Da lui per farsi curare negli anni fra le due guerre arrivavano persone da tutti i luoghi, perfino da Roma e anche dalla Svizzera, gente del popolo e personaggi illustri.
I suoi erano rimedi naturali, dava agli ammalati le erbe che raccoglieva nel suo orto: timo, rosmarino, maggiorana, menta, malva, gramigna, camomilla, biancospino, aglio e quello che raccoglieva nei boschetti o sulle rive dei fontanili. Curava con l'acqua limpida e fresca del fontanile Marcionino che gli passava sotto casa, prescriveva bicarbonato e lievito di birra, faceva attaccare sanguisughe dove c'era da togliere il sangue guasto, dava da mangiare scodelle di zuppa e spesso anche frutta e dolci raffermi e muffi. Ogni giorno comprava e distribuiva quaranta chili di pane ai poveri e tratteneva a pranzo tutti quelli che venivano da lontano, con una mano prendeva la roba che gli regalavano e con l'altra la distribuiva a chi ne aveva bisogno.

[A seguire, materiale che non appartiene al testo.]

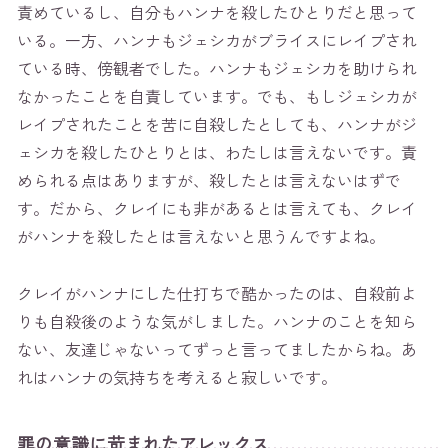
責めているし、自分もハンナを殺したひとりだと思って
いる。一方、ハンナもジェシカがブライスにレイプされ
ている時、傍観者でした。ハンナもジェシカを助けられ
なかったことを自責しています。でも、もしジェシカが
レイプされたことを苦に自殺したとしても、ハンナがジ
ェシカを殺したひとりとは、わたしは言えないです。責
められる点はありますが、殺したとは言えないはずで
す。だから、クレイにも非があるとは言えても、クレイ
がハンナを殺したとは言えないと思うんですよね。
クレイがハンナにした仕打ちで酷かったのは、自殺前よ
りも自殺後のような気がしました。ハンナのことを知ら
ない、友達じゃないってずっと言ってましたからね。あ
れはハンナの気持ちを考えると寂しいです。
罪の意識に苛まれたアレックス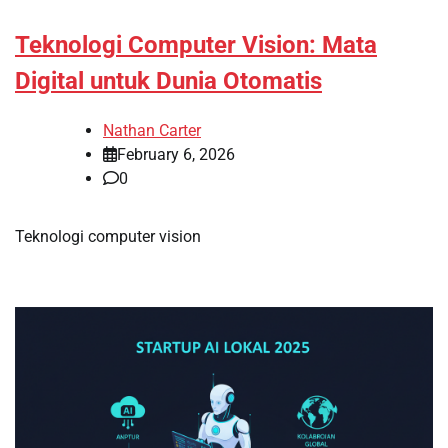
Teknologi Computer Vision: Mata
Digital untuk Dunia Otomatis
Nathan Carter
February 6, 2026
0
Teknologi computer vision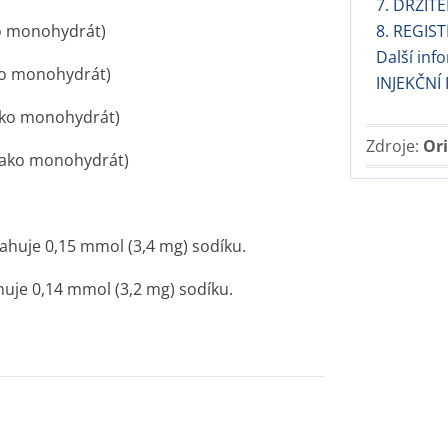
7. DRŽIT
ko monohydrát)
8. REGIS
Další in
ko monohydrát)
INJEKČNÍ
ako monohydrát)
Zdroje:
Ori
jako monohydrát)
ahuje 0,15 mmol (3,4 mg) sodíku.
uje 0,14 mmol (3,2 mg) sodíku.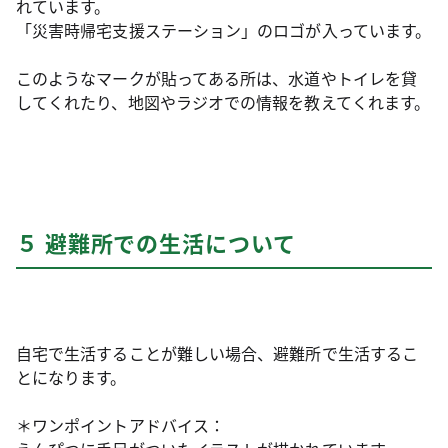
れています。
「災害時帰宅支援ステーション」のロゴが入っています。
このようなマークが貼ってある所は、水道やトイレを貸
してくれたり、地図やラジオでの情報を教えてくれます。
５ 避難所での生活について
自宅で生活することが難しい場合、避難所で生活するこ
とになります。
＊ワンポイントアドバイス：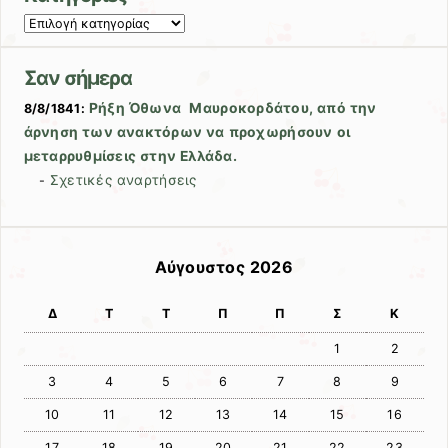
Kατηγορίες
Σαν σήμερα
Ρήξη Όθωνα  Μαυροκορδάτου, από την
8/8/1841:
άρνηση των ανακτόρων να προχωρήσουν οι
μεταρρυθμίσεις στην Ελλάδα.
Σχετικές αναρτήσεις
-
Αύγουστος 2026
Δ
Τ
Τ
Π
Π
Σ
Κ
1
2
3
4
5
6
7
8
9
10
11
12
13
14
15
16
17
18
19
20
21
22
23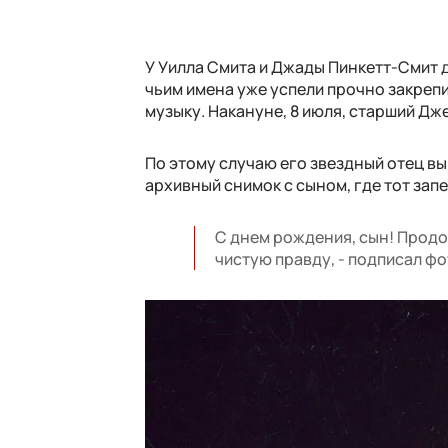
У Уилла Смита и Джады Пинкетт-Смит 
чьим имена уже успели прочно закрепи
музыку. Накануне, 8 июля, старший Дж
По этому случаю его звездный отец вы
архивный снимок с сыном, где тот зап
С днем рождения, сын! Продол
чистую правду, - подписал фо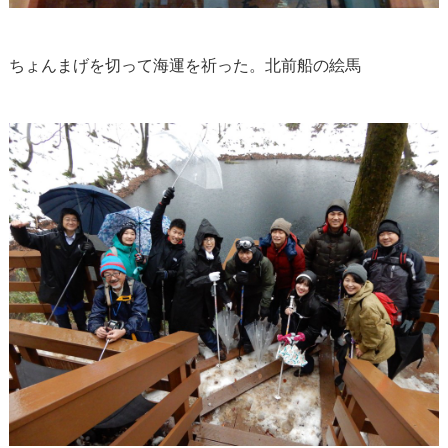
ちょんまげを切って海運を祈った。北前船の絵馬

Gli bastava un'occhiata per capire di che cosa aveva bisogno l'ammalato per guarire. Don Giuseppe non era un mago; aveva una profonda conoscenza di anatomia e patologia, che imparò da autodidatta durante il militare.
Numerose sono le persone ancora oggi in grado di fornire testimonianze sulle sue doti.
Non ci divulgheremo a descrivere i ricordi e gli aneddoti di cui è stato protagonista; per questo ci vorrebbe riempire un libro a parte; vi rimandiamo alla lettura di quelli già appositamente scritti e che raccolgono dal vivo le testimonianze della gente che lo ha conosciuto.
Di Don Giuseppe hanno detto che era un santo, un mago, un istrione ed uno spretato. La verità è che aveva tanta conoscenza del cuore umano ed uno spiccato amore per le erbe che gli permettevano di curare le bestie e la gente. Aveva anche un senso particolare, riusciva ad intuire sempre al primo momento il male delle persone.